A partir de 2025, o Brasil retomará a cobrança do seguro obrigatório para acidentes de trânsito, agora chamado SPVAT (Seguro Obrigatório para Proteção de Vítimas de Acidentes de Trânsito), que substituirá o antigo DPVAT. No entanto, a medida já enfrenta resistência de alguns governadores que se opuseram à inclusão do SPVAT nas taxas estaduais. Entre os estados contrários estão São Paulo, Minas Gerais e Paraná, liderados por Tarcísio de Freitas, Romeu Zema e Ratinho Júnior, respectivamente. Esses governadores alegam que a cobrança representa um custo extra desnecessário aos contribuintes e vai contra políticas locais de contenção de tributos.

 

Apesar da resistência estadual, a obrigatoriedade do pagamento do SPVAT permanece válida, conforme a legislação federal aprovada em 2024. Todos os proprietários de veículos deverão quitar o seguro para garantir o licenciamento anual. Isso significa que, mesmo sem a cobrança direta pelos Detrans de alguns estados, a responsabilidade pelo pagamento recairá sobre os motoristas.
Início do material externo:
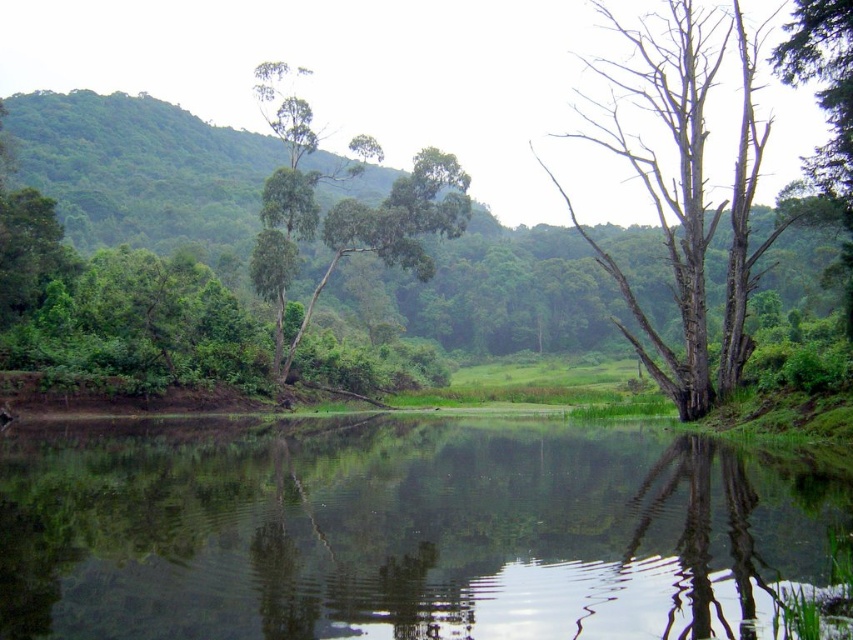 Based on the photo, who is more distant from viewer, [695,36] or [430,214]?

The point [430,214] is more distant.

Between bare wood tree at right and green leafy tree at upper center, which one appears on the left side from the viewer's perspective?

green leafy tree at upper center

Is point (727, 276) behind point (286, 214)?

No, (727, 276) is closer to viewer.

This screenshot has width=853, height=640. I want to click on bare wood tree at right, so click(x=686, y=193).

Which is more to the left, green reflective water at center or bare wood tree at right?

Positioned to the left is green reflective water at center.

Does green reflective water at center have a greater height compared to bare wood tree at right?

No.

Describe the element at coordinates (399, 532) in the screenshot. I see `green reflective water at center` at that location.

You are a GUI agent. You are given a task and a screenshot of the screen. Output one action in this format:
    pyautogui.click(x=<x>, y=<y>)
    Task: Click on the green reflective water at center
    The width and height of the screenshot is (853, 640).
    Given the screenshot: What is the action you would take?
    pyautogui.click(x=399, y=532)

Which of these two, green reflective water at center or green leafy tree at upper center, stands shorter?

Standing shorter between the two is green reflective water at center.

I want to click on green reflective water at center, so pyautogui.click(x=399, y=532).

The width and height of the screenshot is (853, 640). Find the location of `green reflective water at center`. green reflective water at center is located at coordinates (399, 532). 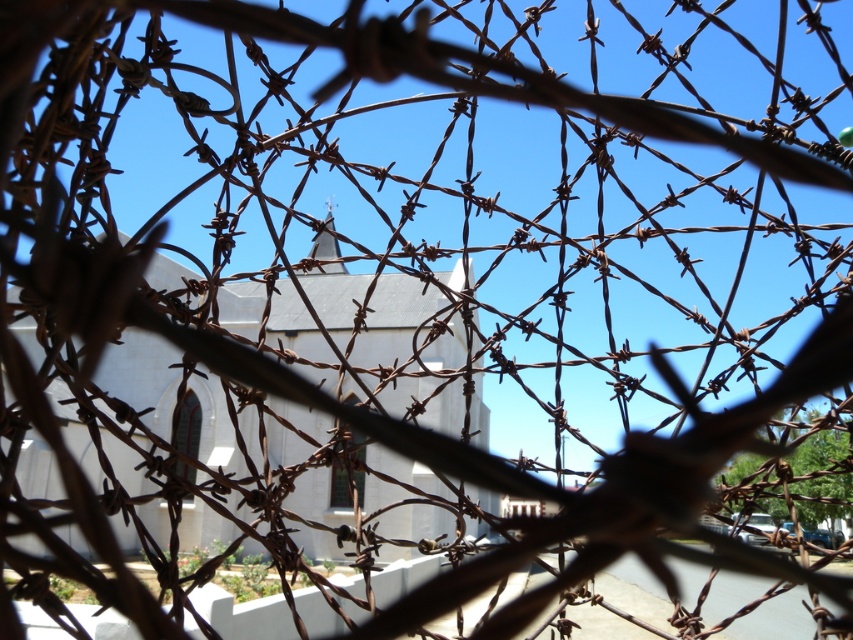 Between white matte chapel at center and rusty metal spire at center, which one appears on the left side from the viewer's perspective?

Positioned to the left is white matte chapel at center.

Between white matte chapel at center and rusty metal spire at center, which one appears on the right side from the viewer's perspective?

rusty metal spire at center

Measure the distance between point (167, 276) and camera.

28.45 meters

Where is `white matte chapel at center`? The height and width of the screenshot is (640, 853). white matte chapel at center is located at coordinates (142, 378). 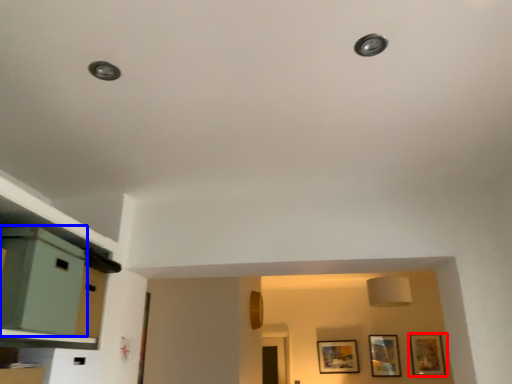 Question: Which object appears farthest to the camera in this image, picture frame (highlighted by a red box) or file cabinet (highlighted by a blue box)?

Choices:
 (A) picture frame
 (B) file cabinet

Answer: (A) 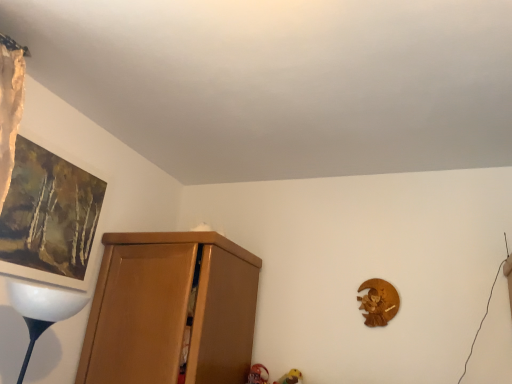 Question: Can you confirm if matte brown picture frame at upper left is positioned to the left of matte wood cupboard at left?

Choices:
 (A) yes
 (B) no

Answer: (A)

Question: Can you confirm if matte brown picture frame at upper left is positioned to the right of matte wood cupboard at left?

Choices:
 (A) no
 (B) yes

Answer: (A)

Question: Does matte brown picture frame at upper left have a greater width compared to matte wood cupboard at left?

Choices:
 (A) no
 (B) yes

Answer: (A)

Question: Does matte brown picture frame at upper left turn towards matte wood cupboard at left?

Choices:
 (A) yes
 (B) no

Answer: (B)

Question: Is matte brown picture frame at upper left with matte wood cupboard at left?

Choices:
 (A) no
 (B) yes

Answer: (A)

Question: From the image's perspective, is matte brown picture frame at upper left over matte wood cupboard at left?

Choices:
 (A) no
 (B) yes

Answer: (B)

Question: From a real-world perspective, is matte wood cupboard at left on matte brown picture frame at upper left?

Choices:
 (A) yes
 (B) no

Answer: (B)

Question: Is matte wood cupboard at left bigger than matte brown picture frame at upper left?

Choices:
 (A) yes
 (B) no

Answer: (A)

Question: Is matte wood cupboard at left shorter than matte brown picture frame at upper left?

Choices:
 (A) yes
 (B) no

Answer: (B)

Question: Is there a large distance between matte wood cupboard at left and matte brown picture frame at upper left?

Choices:
 (A) no
 (B) yes

Answer: (A)

Question: Is matte wood cupboard at left surrounding matte brown picture frame at upper left?

Choices:
 (A) yes
 (B) no

Answer: (B)

Question: Can you confirm if matte wood cupboard at left is thinner than matte brown picture frame at upper left?

Choices:
 (A) no
 (B) yes

Answer: (A)

Question: In terms of height, does matte wood cupboard at left look taller or shorter compared to matte brown picture frame at upper left?

Choices:
 (A) tall
 (B) short

Answer: (A) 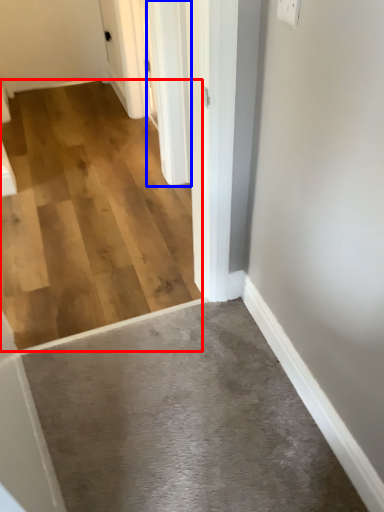 Question: Which object is closer to the camera taking this photo, concrete (highlighted by a red box) or door (highlighted by a blue box)?

Choices:
 (A) concrete
 (B) door

Answer: (A) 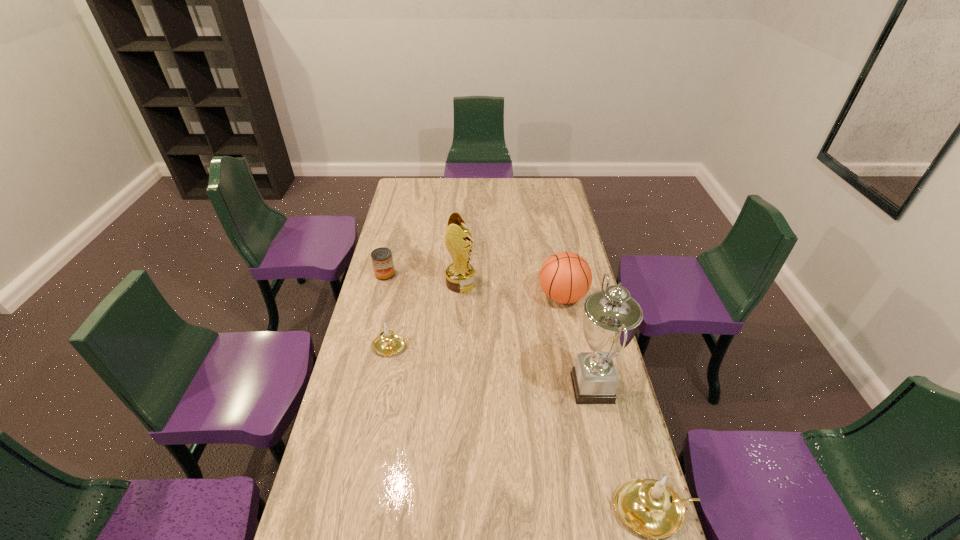 This screenshot has width=960, height=540. I want to click on object that stands as the closest to the nearest object, so click(611, 317). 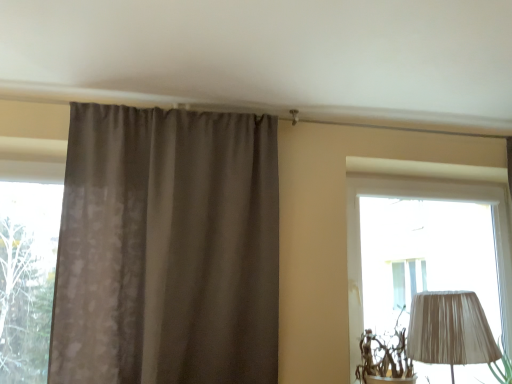 What do you see at coordinates (27, 278) in the screenshot? I see `transparent glass window at left` at bounding box center [27, 278].

Identify the location of transparent glass window at left. The width and height of the screenshot is (512, 384). (27, 278).

Identify the location of matte brown curtain at center. (167, 248).

The width and height of the screenshot is (512, 384). Describe the element at coordinates (167, 248) in the screenshot. I see `matte brown curtain at center` at that location.

Measure the distance between point (87,170) and camera.

Point (87,170) is 2.18 meters from camera.

Find the location of a particular element. The image size is (512, 384). transparent glass window at left is located at coordinates (27, 278).

In the scene shown: Is matte brown curtain at center to the left of transparent glass window at left from the viewer's perspective?

Incorrect, matte brown curtain at center is not on the left side of transparent glass window at left.

Is the depth of matte brown curtain at center greater than that of transparent glass window at left?

No, it is not.

Between point (148, 349) and point (10, 296), which one is positioned behind?

Positioned behind is point (10, 296).

In the scene shown: From the image's perspective, relative to transparent glass window at left, is matte brown curtain at center above or below?

matte brown curtain at center is above transparent glass window at left.

From a real-world perspective, is matte brown curtain at center physically above transparent glass window at left?

Yes, from a real-world perspective, matte brown curtain at center is above transparent glass window at left.

Which of these two, matte brown curtain at center or transparent glass window at left, is wider?

Wider between the two is matte brown curtain at center.

Can you confirm if matte brown curtain at center is shorter than transparent glass window at left?

Incorrect, the height of matte brown curtain at center does not fall short of that of transparent glass window at left.

Between matte brown curtain at center and transparent glass window at left, which one has larger size?

matte brown curtain at center is bigger.

Is matte brown curtain at center inside the boundaries of transparent glass window at left, or outside?

matte brown curtain at center lies outside transparent glass window at left.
Nos estados que não realizarem a cobrança conjunta do SPVAT com o IPVA, a Caixa Econômica Federal assumirá a arrecadação.

 

O jornalista Boris Feldman, em seu artigo “Papo de Roda – SPVAT: o Detran pode não cobrar, mas você tem que pagar”, reforça que, mesmo que os Detrans estaduais não façam a cobrança, os proprietários de veículos devem pagar o seguro. Feldman alerta que, sem o SPVAT em dia, o licenciamento pode ser bloqueado, o que impede a circulação legal dos veículos. Além disso, o Contran já definiu que veículos sem o pagamento do SPVAT não poderão circular e estarão sujeitos à apreensão, reforçando a necessidade de atenção dos motoristas aos prazos.

 

Até agora, o governo de Rondônia não se pronunciou oficialmente sobre a cobrança do SPVAT, enquanto outros estados como Bahia, Espírito Santo, Maranhão, Paraíba e Sergipe já confirmaram adesão à nova cobrança. São Paulo, Minas Gerais, Paraná, Santa Catarina, Goiás e o Distrito Federal optaram por não participar. A maioria dos estados, incluindo Rondônia, ainda não divulgou uma posição oficial.

 

Independentemente das decisões estaduais, a legislação federal determina que o pagamento do SPVAT é obrigatório para todos os proprietários de veículos terrestres. Em estados que optarem por não realizar a cobrança direta, a Caixa Econômica Federal assumirá a responsabilidade pela arrecadação. Assim, mesmo sem uma posição oficial do governo de Rondônia, os proprietários de veículos no estado deverão pagar o SPVAT para regularizar o licenciamento em 2025.

 

O valor do seguro ainda não foi definido, mas estima-se que ficará entre R$ 50 e R$ 60 anuais. Especialistas recomendam que os proprietários acompanhem as orientações dos órgãos competentes e façam o pagamento no prazo para evitar problemas no licenciamento.